Skin cancer affects three different types of skin cells and each type of skin cancer, and the stage of progression, determines the likely prognosis of the skin disease.
Squamous cell skin cancer involves the thin flat cells found at the surface of the skin and is one of the most common forms of skin cancer but is often treatable.
Basal cell skin cancer is found in the cells lying beneath the squamous cells and, as such, a little deeper into the body and with a slightly higher degree of risk of going unnoticed for longer.
Melanoma is both less common and more deadly than the other types of skin cancer and occurs in the melanocytes some of which are found in seemingly unlikely places such as the eyes, vagina, mouth, and under the fingernails.
Skin Cancer Rates
In the US each year more than 70,000 people are diagnosed with melanoma and there are nearly 10,000 deaths from this type of skin cancer alone. In the UK the number of cases falls closer to the 7000 mark and there are around 6000 cases in Canada.

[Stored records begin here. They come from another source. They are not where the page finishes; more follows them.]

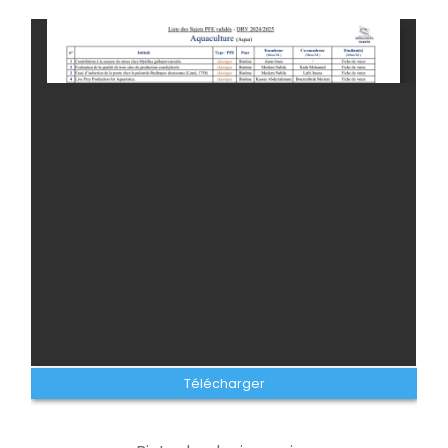
Télécharger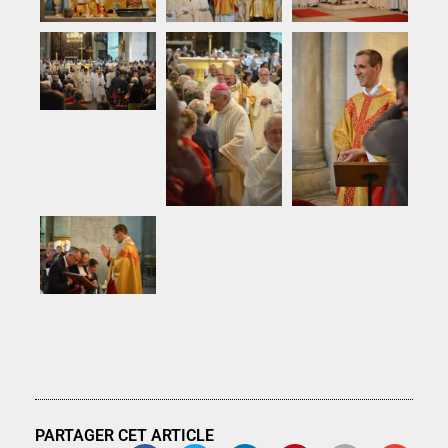
PARTAGER CET ARTICLE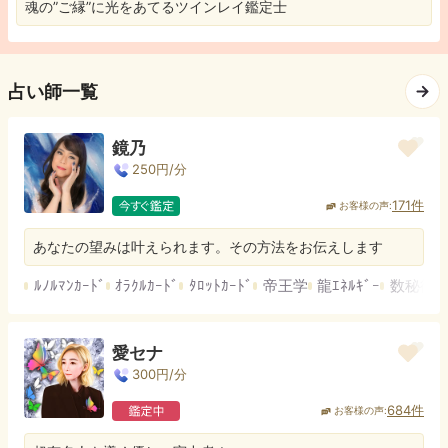
魂の”ご縁”に光をあてるツインレイ鑑定士
占い師一覧
鏡乃
250
円/分
171
件
お客様の声:
あなたの望みは叶えられます。その方法をお伝えします
ﾙﾉﾙﾏﾝｶｰﾄﾞ
ｵﾗｸﾙｶｰﾄﾞ
ﾀﾛｯﾄｶｰﾄﾞ
帝王学
龍ｴﾈﾙｷﾞｰ
数秘術
愛セナ
300
円/分
684
件
お客様の声: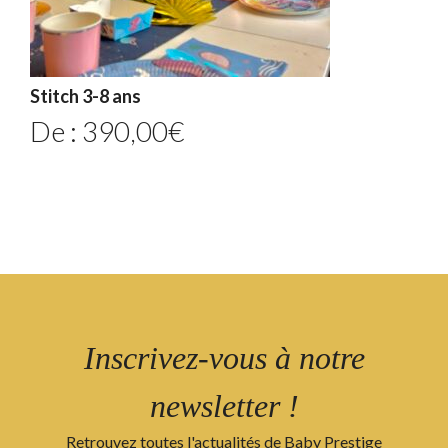
Stitch 3-8 ans
De :
390,00
€
Inscrivez-vous à notre
newsletter !
Retrouvez toutes l'actualités de Baby Prestige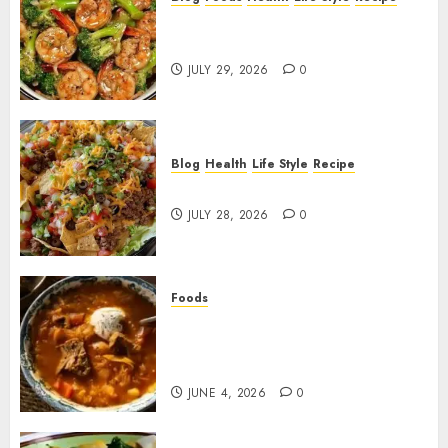
Garlic Butter Shrimp and
Broccoli!
JULY 29, 2026
0
Blog
Health
Life Style
Recipe
Dorito Taco Salad!
JULY 28, 2026
0
Foods
Shchi Soup Near Me: Where to
Find Authentic Russian
Cabbage Soup
JUNE 4, 2026
0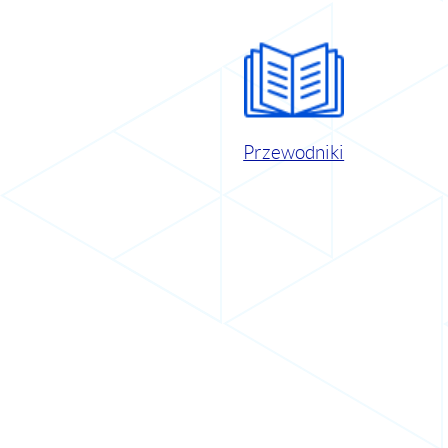
Przewodniki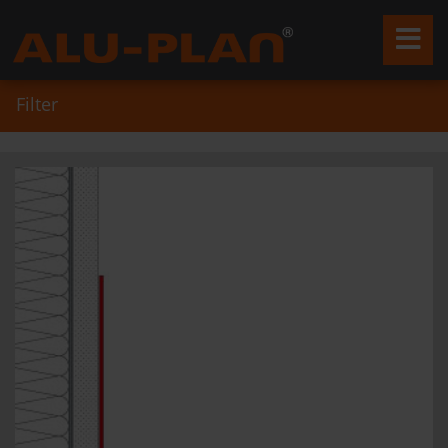
Filter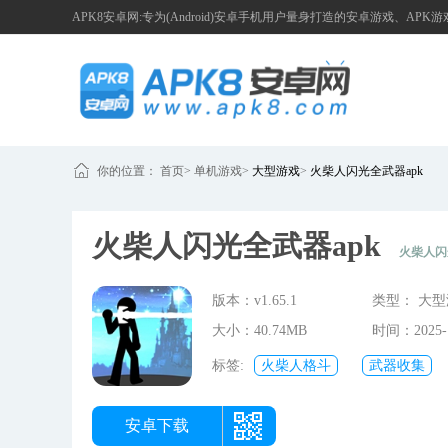
APK8安卓网:专为(Android)安卓手机用户量身打造的安卓游戏、APK
你的位置：
首页
>
单机游戏
>
大型游戏
>
火柴人闪光全武器apk
火柴人闪光全武器apk
火柴人闪
火柴人角色，玩家能够随心所欲地挑选来开启游戏之旅。通过经典
版本：v1.65.1
类型： 大
游戏的高分。要是你喜爱火柴人游戏，那就别犹豫，赶紧来体验一
大小：40.74MB
时间：2025-1
17:15:30
标签:
火柴人格斗
武器收集
安卓下载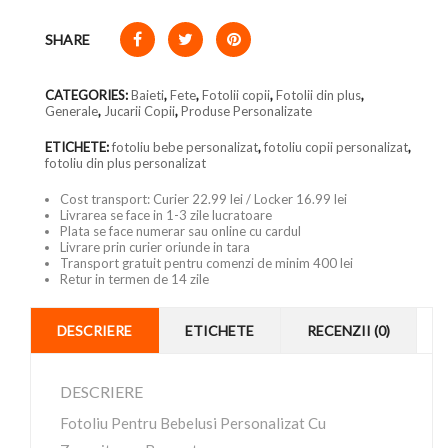
SHARE
CATEGORIES:
Baieti
,
Fete
,
Fotolii copii
,
Fotolii din plus
,
Generale
,
Jucarii Copii
,
Produse Personalizate
ETICHETE:
fotoliu bebe personalizat
,
fotoliu copii personalizat
,
fotoliu din plus personalizat
Cost transport: Curier 22.99 lei / Locker 16.99 lei
Livrarea se face in 1-3 zile lucratoare
Plata se face numerar sau online cu cardul
Livrare prin curier oriunde in tara
Transport gratuit pentru comenzi de minim 400 lei
Retur in termen de 14 zile
DESCRIERE
ETICHETE
RECENZII (0)
DESCRIERE
Fotoliu Pentru Bebelusi Personalizat Cu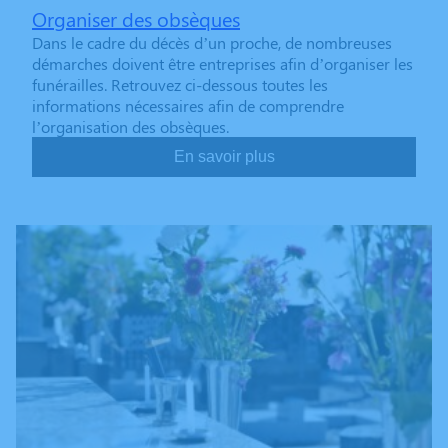
Organiser des obsèques
Dans le cadre du décès d’un proche, de nombreuses
démarches doivent être entreprises afin d’organiser les
funérailles. Retrouvez ci-dessous toutes les
informations nécessaires afin de comprendre
l’organisation des obsèques.
En savoir plus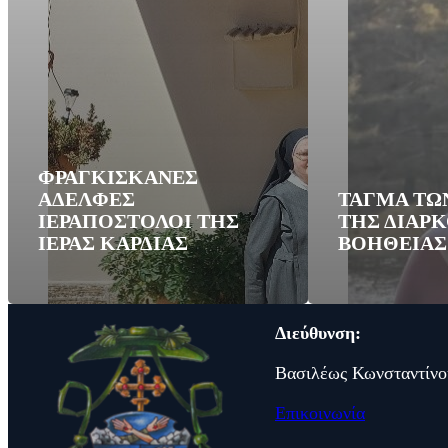
ΦΡΑΓΚΙΣΚΑΝΕΣ
ΑΔΕΛΦΕΣ
ΤΑΓΜΑ ΤΩ
ΙΕΡΑΠΟΣΤΟΛΟΙ ΤΗΣ
ΤΗΣ ΔΙΑΡ
ΙΕΡΑΣ ΚΑΡΔΙΑΣ
ΒΟΗΘΕΙΑΣ
Διεύθυνση:
Βασιλέως Κωνσταντίνο
Επικοινωνία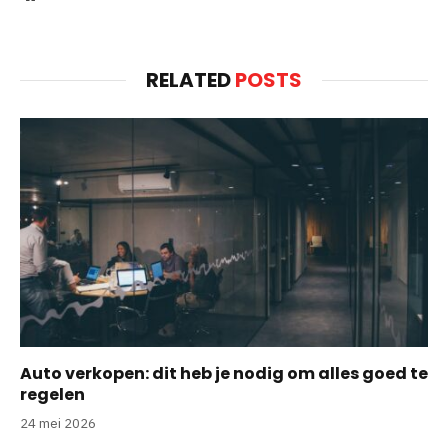
RELATED
POSTS
Auto verkopen: dit heb je nodig om alles goed te
regelen
24 mei 2026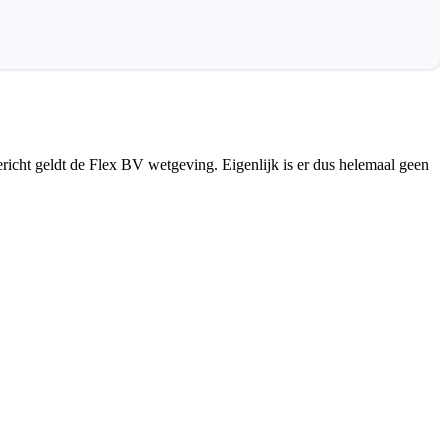
richt geldt de Flex BV wetgeving. Eigenlijk is er dus helemaal geen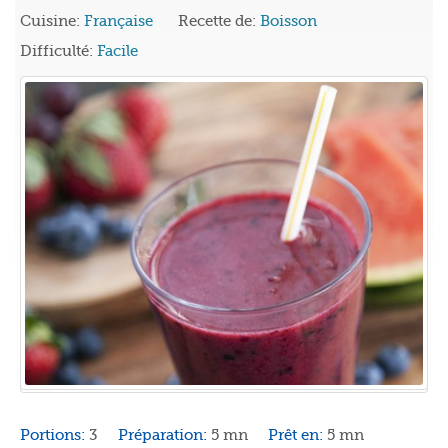
Cuisine:
Française
Recette de:
Boisson
Difficulté:
Facile
Portions:
3
Préparation:
5 mn
Prêt en:
5 mn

Cases of squamous cell carcinoma and basal cell carcinoma (known collectively as nonmelanoma skin cancer) in the US average more than 1million each year but there are less than a thousand deaths associated with the condition. In the UK there are around 100,000 cases of nonmelanoma skin cancer each year and usually less than 500 deaths from this form of cancer.
Skin Cancer Causes
In the UK there is a peculiar correlation between skin cancer and affluence with one set of statistics from the early to mid nineties showing nearly double the incidence of melanoma in richer areas of Scotland than in more deprived areas.
Explanations offered for such startling differences include access to holidays abroad (with stronger sunshine) as well as the possibility that those with higher incomes seek medical attention more frequently and are therefore diagnosed more often than less affluent patients.
The gap does appear to be narrowing which suggests that the overseas holiday connection played a significant role in the difference. This highlights the major contribution of ultraviolet radiation to skin cancer development and the likely importance of effective sunscreen use.
Other contributors to skin cancer include genetic disorders, smoking, and exposure to carcinogens such as some chemicals found in toiletries or cleaning products.
Skin Cancer Diagnosis
A qualified dermatologist will most often be enlisted to help determine if a skin abnormality is likely to be cancerous. A patient with more than fifty moles or with moles that are large, unusually coloured or textured, and which have an irregular border may be biopsied to test for skin cancer.
Unusual blemishes, skin sores that do not heal, and skin spots that bleed or ooze, or are pruritic (itchy) may also warrant further investigation to check for cancer. A new diagnostic tool called MelaFind has recently been approved for use in the US and Europe to assess the likely need for skin biopsy in cases of melanoma but not for other types of skin cancer.
Skin Cancer Treatment
The treatment of skin cancer depends largely on the type, the location, the stage of the cancer, and the health of the patient in general. Many skin cancers can be removed completely during biopsy as they are localised, requiring no further surgery or treatment.
Other cancers that have spread may require further surgery including a skin graft and treatment with chemotherapy, radiation therapy, or biologic agents to enlist the help of the body’s own immune system to fight skin cancer naturally.